Quand l'arbitrage devient une arme contre les médecins: plaidoyer pour un encadrement strict

Un médecin hospitalier suspendu de ses fonctions sans grief précis, écarté sans audition préalable, sur base d'accusations infondées de la part d'un collègue, a vu sa carrière brutalement interrompue après 14 années de service exemplaire, sans qu'aucune faute ne soit jamais constatée.
Ce médecin hospitalier a ensuite été confronté à une sentence arbitrale reposant sur un procès-verbal non signé, non daté, jamais validé.
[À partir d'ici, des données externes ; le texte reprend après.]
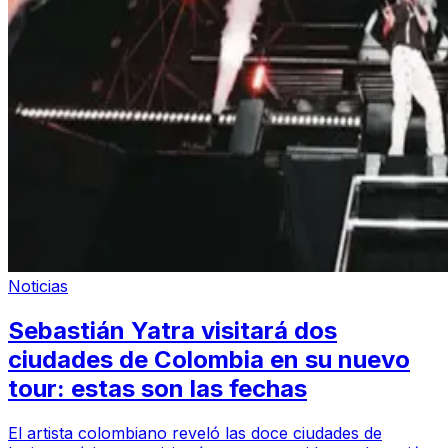
Noticias
Sebastián Yatra visitará dos
ciudades de Colombia en su nuevo
tour: estas son las fechas
El artista colombiano reveló las doce ciudades de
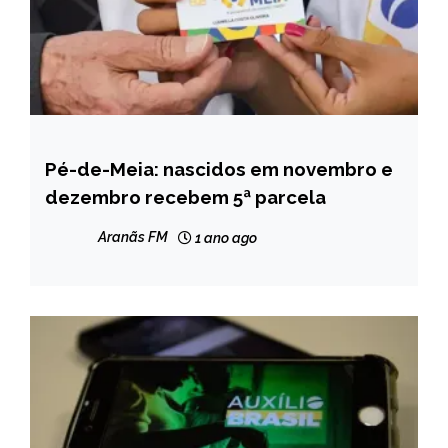
Pé-de-Meia: nascidos em novembro e
BRASIL
dezembro recebem 5ª parcela
NOTÍCIAS
Aranãs FM
1 ano ago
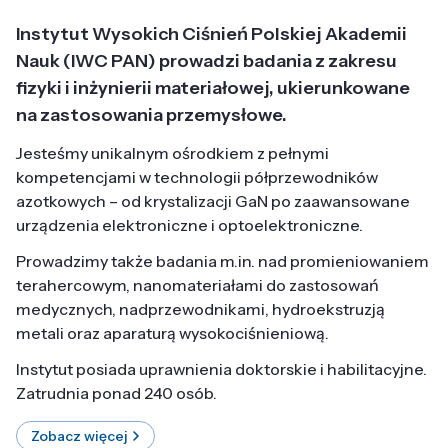
Instytut Wysokich Ciśnień Polskiej Akademii
Nauk (IWC PAN) prowadzi badania z zakresu
fizyki i inżynierii materiałowej, ukierunkowane
na zastosowania przemysłowe.
Jesteśmy unikalnym ośrodkiem z pełnymi
kompetencjami w technologii półprzewodników
azotkowych – od krystalizacji GaN po zaawansowane
urządzenia elektroniczne i optoelektroniczne.
Prowadzimy także badania m.in. nad promieniowaniem
terahercowym, nanomateriałami do zastosowań
medycznych, nadprzewodnikami, hydroekstruzją
metali oraz aparaturą wysokociśnieniową.
Instytut posiada uprawnienia doktorskie i habilitacyjne.
Zatrudnia ponad 240 osób.
Zobacz więcej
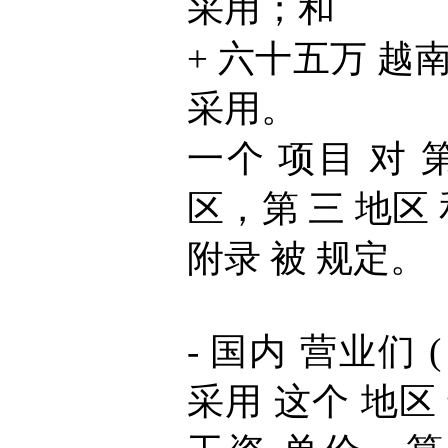
采用；和
+ 六十五万 越南盾
采用。
一个 项目 对 
区，第 三 地区 
附录 被 规定。
- 国内 营业们 (
采用 这个 地区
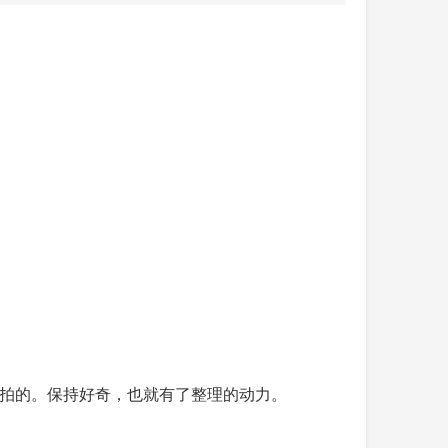
拍的。保持好奇，也就有了整理的动力。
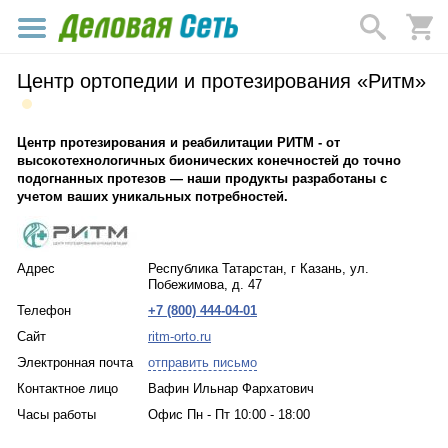
Центр ортопедии и протезирования «Ритм»
Центр протезирования и реабилитации РИТМ - от
высокотехнологичных бионических конечностей до точно
подогнанных протезов — наши продукты разработаны с
учетом ваших уникальных потребностей.
Адрес
Республика Татарстан, г Казань, ул.
Побежимова, д. 47
Телефон
+7 (800) 444-04-01
Сайт
ritm-orto.ru
Электронная почта
отправить письмо
Контактное лицо
Вафин Ильнар Фархатович
Часы работы
Офис Пн - Пт 10:00 - 18:00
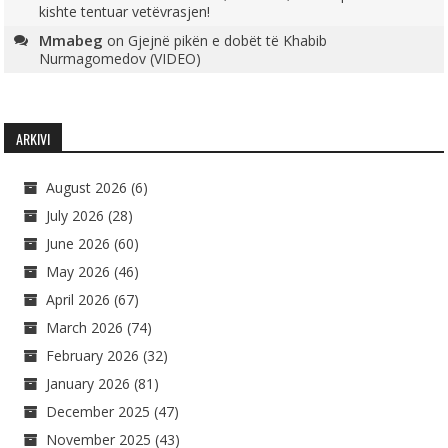
kishte tentuar vetëvrasjen!
Mmabeg
on
Gjejnë pikën e dobët të Khabib
Nurmagomedov (VIDEO)
ARKIVI
August 2026
(6)
July 2026
(28)
June 2026
(60)
May 2026
(46)
April 2026
(67)
March 2026
(74)
February 2026
(32)
January 2026
(81)
December 2025
(47)
November 2025
(43)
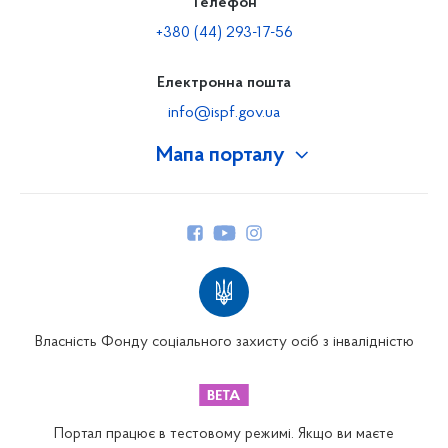
Телефон
+380 (44) 293-17-56
Електронна пошта
info@ispf.gov.ua
Мапа порталу
Про Фонд
Керівництво
Структура Фонду
Територіальні відділення
Вінницьке відділення
Волинське відділення
Власність Фонду соціального захисту осіб з інвалідністю
Дніпропетровське відділення
Донецьке відділення
Житомирське відділення
Портал працює в тестовому режимі. Якщо ви маєте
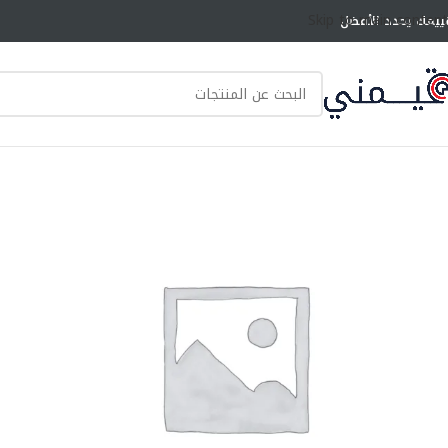
Skip to main content
ييمك يحدد الأفضل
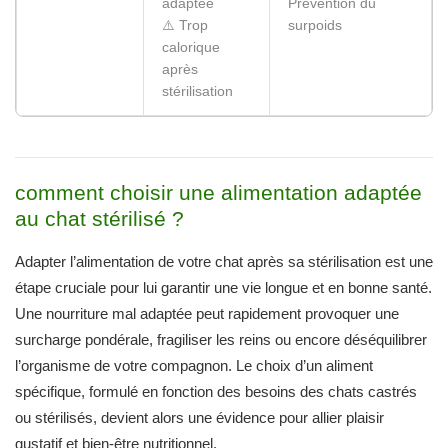
comment choisir une alimentation adaptée
au chat stérilisé ?
Adapter l’alimentation de votre chat après sa stérilisation est une
étape cruciale pour lui garantir une vie longue et en bonne santé.
Une nourriture mal adaptée peut rapidement provoquer une
surcharge pondérale, fragiliser les reins ou encore déséquilibrer
l’organisme de votre compagnon. Le choix d’un aliment
spécifique, formulé en fonction des besoins des chats castrés
ou stérilisés, devient alors une évidence pour allier plaisir
gustatif et bien-être nutritionnel.
Privilégier des aliments formulés
spécifiquement pour chats stérilisés
Les croquettes standard ne sont plus une option satisfaisante
après la stérilisation. Le métabolisme de votre chat ralentit, ses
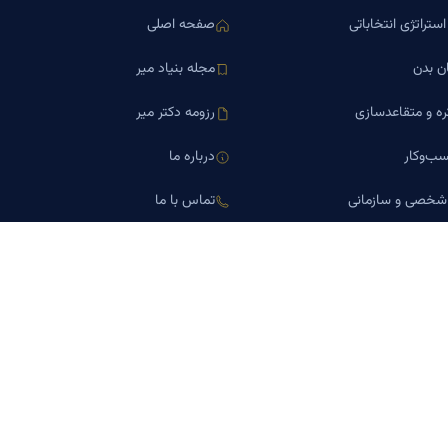
ستراتژی انتخاباتی
صفحه اصلی
ن بدن
مجله بنیاد میر
ره و متقاعدسازی
رزومه دکتر میر
ب‌وکار
درباره ما
 شخصی و سازمانی
تماس با ما
اورین املاک
کلینیک کسب‌وکار دکتر میر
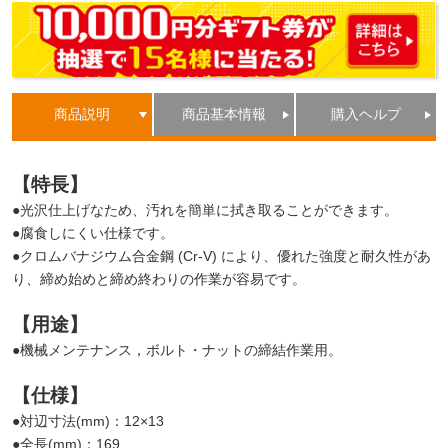
商品説明
商品基本情報
購入ヘルプ
【特長】
●光沢仕上げなため、汚れを簡単に拭き取ることができます。
●腐食しにくい仕様です。
●クロムバナジウム合金鋼 (Cr-V) により、優れた強度と耐久性があ
り、締め始めと締め終わりの作業が容易です。
【用途】
●機械メンテナンス，ボルト・ナットの締結作業用。
【仕様】
●対辺寸法(mm)：12×13
●全長(mm)：169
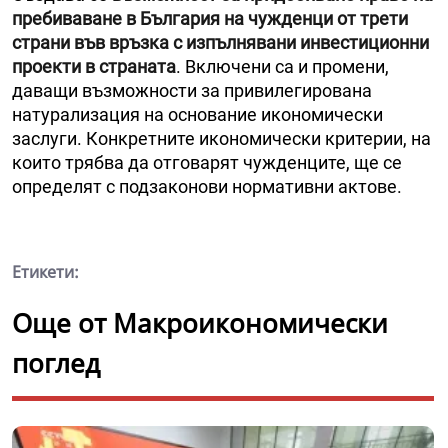
пребиваване в България на чужденци от трети
страни във връзка с изпълнявани инвестиционни
проекти в страната
. Включени са и промени,
даващи възможности за привилегирована
натурализация на основание икономически
заслуги. Конкретните икономически критерии, на
които трябва да отговарят чужденците, ще се
определят с подзаконови нормативни актове.
Етикети:
Още от Макроикономически
поглед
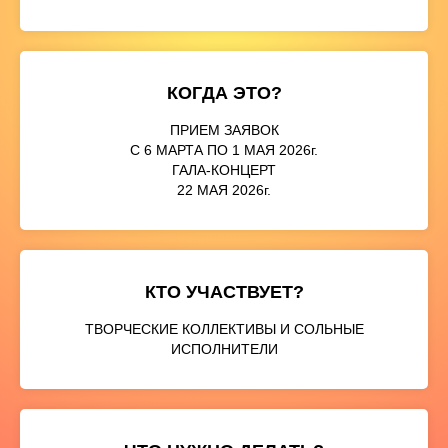
КОГДА ЭТО?
ПРИЕМ ЗАЯВОК
С 6 МАРТА ПО 1 МАЯ 2026г.
ГАЛА-КОНЦЕРТ
22 МАЯ 2026г.
КТО УЧАСТВУЕТ?
ТВОРЧЕСКИЕ КОЛЛЕКТИВЫ И СОЛЬНЫЕ
ИСПОЛНИТЕЛИ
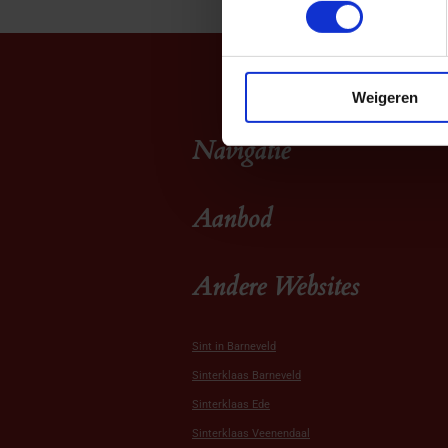
Weigeren
Navigatie
Aanbod
Andere Websites
Sint in Barneveld
Sinterklaas Barneveld
Sinterklaas Ede
Sinterklaas Veenendaal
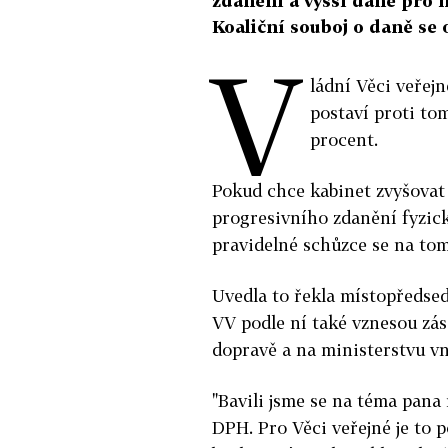
zdanění a vyšší daně pro f
Koaliční souboj o daně se 
V
ládní Věci veřej
postaví proti tom
procent.
Pokud chce kabinet zvyšovat 
progresivního zdanění fyzick
pravidelné schůzce se na to
Uvedla to řekla místopředse
VV podle ní také vznesou zá
dopravě a na ministerstvu vn
"Bavili jsme se na téma pana
DPH. Pro Věci veřejné je to 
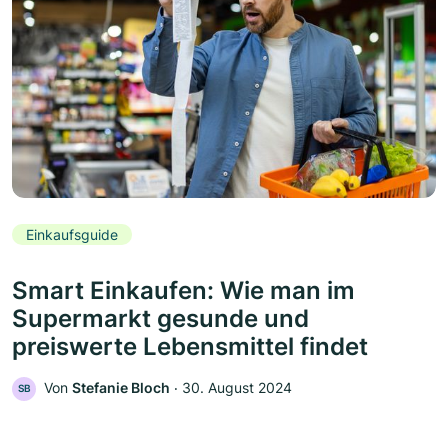
Einkaufsguide
Smart Einkaufen: Wie man im
Supermarkt gesunde und
preiswerte Lebensmittel findet
Von
Stefanie Bloch
‧
30. August 2024
SB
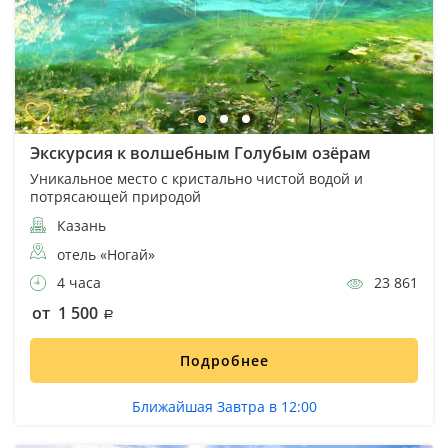
Экскурсия к волшебным Голубым озёрам
Уникальное место с кристально чистой водой и
потрясающей природой
Казань
отель «Ногай»
4 часа
23 861
от 1 500
Подробнее
Ближайшая Завтра в 12:00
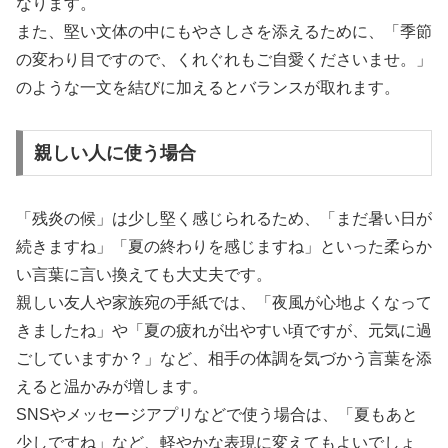
なります。
また、堅い文体の中にもやさしさを添えるために、「季節
の変わり目ですので、くれぐれもご自愛くださいませ。」
のような一文を結びに加えるとバランスが取れます。
親しい人に使う場合
「残炎の候」は少し堅く感じられるため、「まだ暑い日が
続きますね」「夏の終わりを感じますね」といった柔らか
い言葉に言い換えても大丈夫です。
親しい友人や家族宛の手紙では、「夜風が心地よくなって
きましたね」や「夏の疲れが出やすい頃ですが、元気に過
ごしていますか？」など、相手の体調を気づかう言葉を添
えると温かみが増します。
SNSやメッセージアプリなどで使う場合は、「夏もあと
少しですね」など、軽やかな表現に変えてもよいでしょ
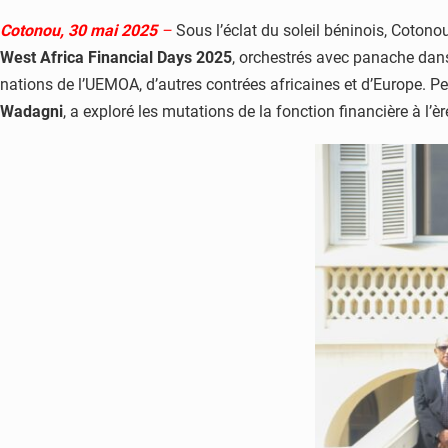
Cotonou, 30 mai 2025
–
Sous l’éclat du soleil béninois, Cotonou
West Africa Financial Days 2025
, orchestrés avec panache dans
nations de l’UEMOA, d’autres contrées africaines et d’Europe. Pe
Wadagni
, a exploré les mutations de la fonction financière à l’è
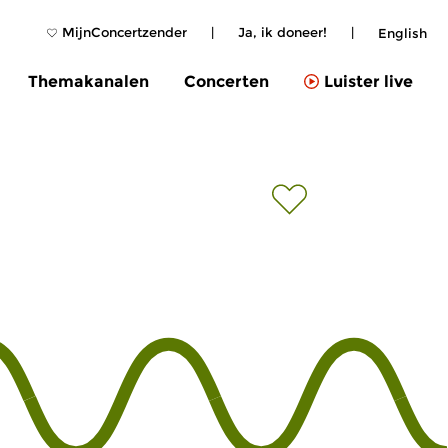
MijnConcertzender
|
Ja, ik doneer!
|
English
Themakanalen
Concerten
Luister live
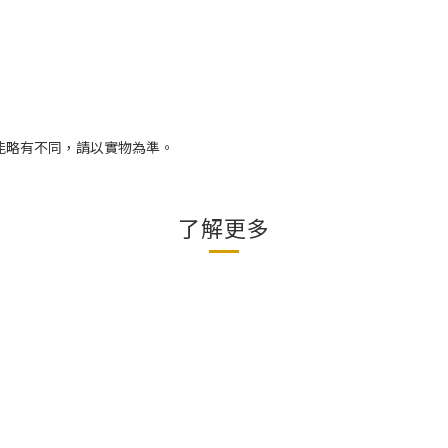
能略有不同，請以實物為準。
了解更多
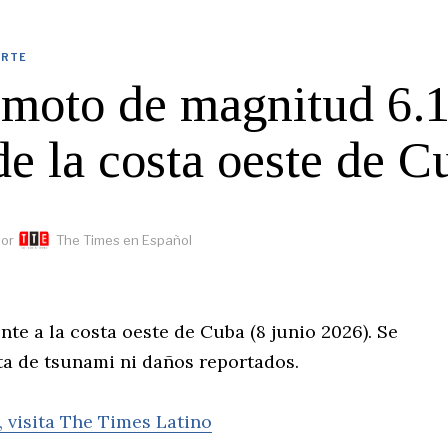
ORTE
emoto de magnitud 6.
e la costa oeste de C
or
The Times en Español
te a la costa oeste de Cuba (8 junio 2026). Se
rta de tsunami ni daños reportados.
, visita The Times Latino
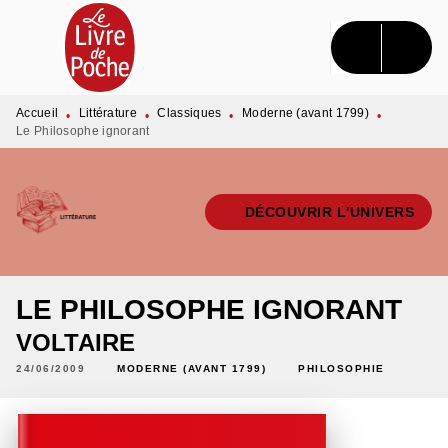
MENU
RECHERCHE
CONTENU
PIED DE PAGE
Accueil
Littérature
Classiques
Moderne (avant 1799)
•
•
•
•
Le Philosophe ignorant
DÉCOUVRIR L'UNIVERS
LE PHILOSOPHE IGNORANT
VOLTAIRE
24/06/2009
MODERNE (AVANT 1799)
PHILOSOPHIE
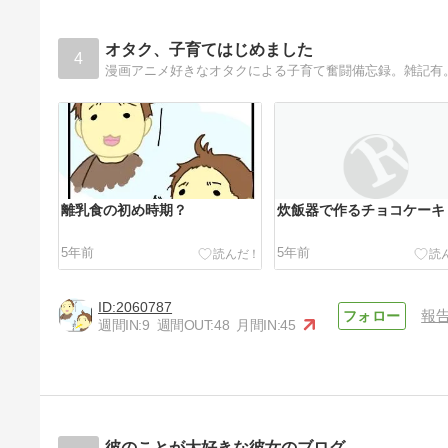
オタク、子育てはじめました
4
漫画アニメ好きなオタクによる子育て奮闘備忘録。雑記有
離乳食の初め時期？
炊飯器で作るチョコケーキ
5年前
5年前
2060787
報
週間IN:
9
週間OUT:
48
月間IN:
45
夜更かししたら体調崩した
5年前
彼のことが大好きな彼女のブログ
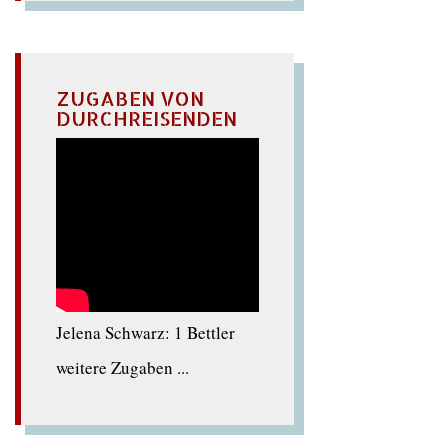
ZUGABEN VON
DURCHREISENDEN
Jelena Schwarz: 1 Bettler
weitere Zugaben ...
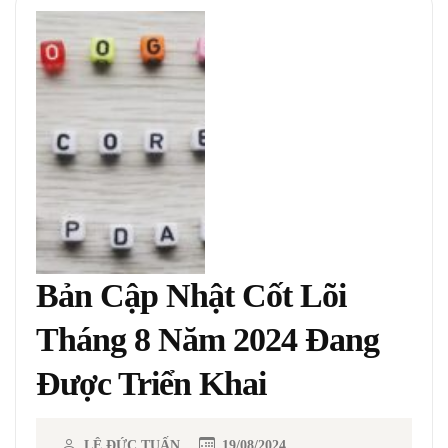
Bản Cập Nhật Cốt Lõi
Tháng 8 Năm 2024 Đang
Được Triển Khai
LÊ ĐỨC TUẤN
19/08/2024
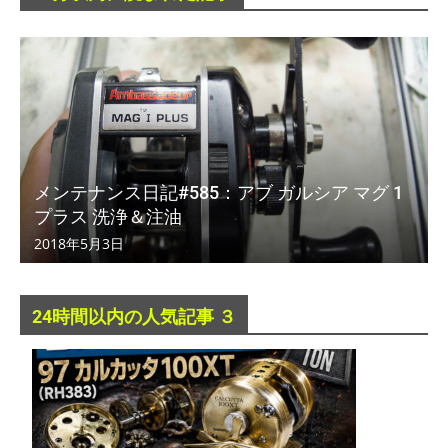
メンテナンス日記#585：アブ ガルシア マグ 1
プラス 洗浄＆注油
2018年5月3日
24時間以内の人気記事 ３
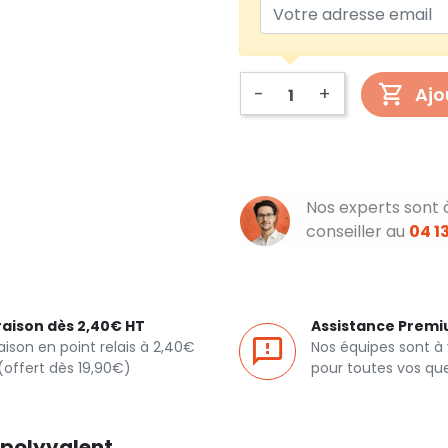
-
+
Ajo
Nos experts sont 
conseiller au
04 13
raison dès 2,40€ HT
Assistance Prem
raison en point relais à 2,40€
Nos équipes sont à
(offert dès 19,90€)
pour toutes vos qu
t polyvalent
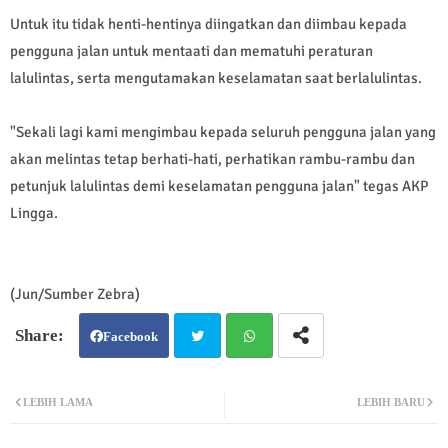
Untuk itu tidak henti-hentinya diingatkan dan diimbau kepada
pengguna jalan untuk mentaati dan mematuhi peraturan
lalulintas, serta mengutamakan keselamatan saat berlalulintas.
"Sekali lagi kami mengimbau kepada seluruh pengguna jalan yang
akan melintas tetap berhati-hati, perhatikan rambu-rambu dan
petunjuk lalulintas demi keselamatan pengguna jalan" tegas AKP
Lingga.
(Jun/Sumber Zebra)
Facebook
Twit
Wh
LEBIH LAMA
LEBIH BARU
ter
atsa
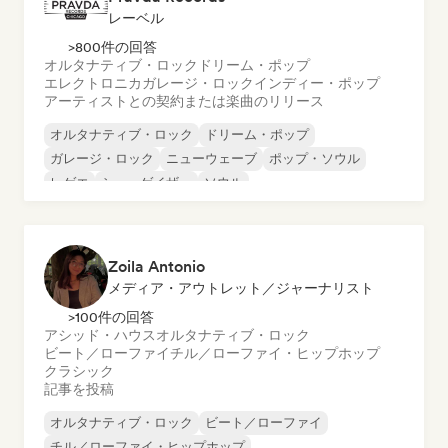
レーベル
>800件の回答
オルタナティブ・ロック
ドリーム・ポップ
エレクトロニカ
ガレージ・ロック
インディー・ポップ
アーティストとの契約または楽曲のリリース
オルタナティブ・ロック
ドリーム・ポップ
ガレージ・ロック
ニューウェーブ
ポップ・ソウル
レゲエ
シューゲイザー
ソウル
Zoila Antonio
メディア・アウトレット／ジャーナリスト
>100件の回答
アシッド・ハウス
オルタナティブ・ロック
ビート／ローファイ
チル／ローファイ・ヒップホップ
クラシック
記事を投稿
オルタナティブ・ロック
ビート／ローファイ
チル／ローファイ・ヒップホップ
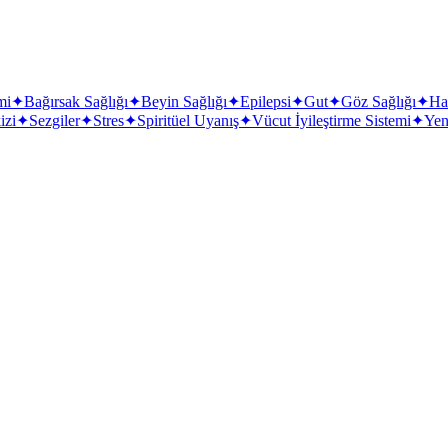
mi
✦
Bağırsak Sağlığı
✦
Beyin Sağlığı
✦
Epilepsi
✦
Gut
✦
Göz Sağlığı
✦
Ha
izi
✦
Sezgiler
✦
Stres
✦
Spiritüel Uyanış
✦
Vücut İyileştirme Sistemi
✦
Yeni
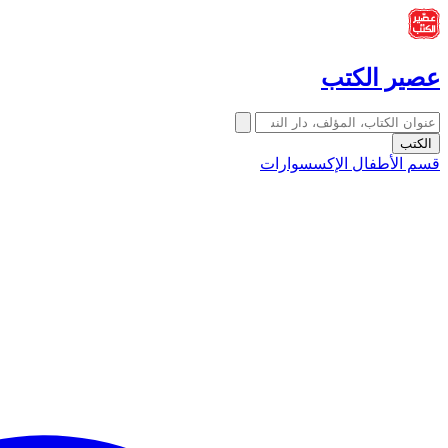
عصير الكتب
الكتب
قسم الأطفال
الإكسسوارات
La sentence valide, sur base de ce document, le fait que malgré la reconnaissance d'une faute de la part de l'institution, elle puisse imposer une rupture de contrat avec un préavis de 18 mois, dans des conditions s'apparentant à une sanction: domaine de compétence drastiquement restreint et activité réduite de 50%. Une procédure qui laisse un praticien démuni, sans réel recours, face à l'usage d'un document rédigé de manière opportune et contesté en vain à plusieurs reprises pendant la procédure d'arbitrage.
Cette histoire est la mienne. Elle pourrait devenir celle de n'importe lequel d'entre nous.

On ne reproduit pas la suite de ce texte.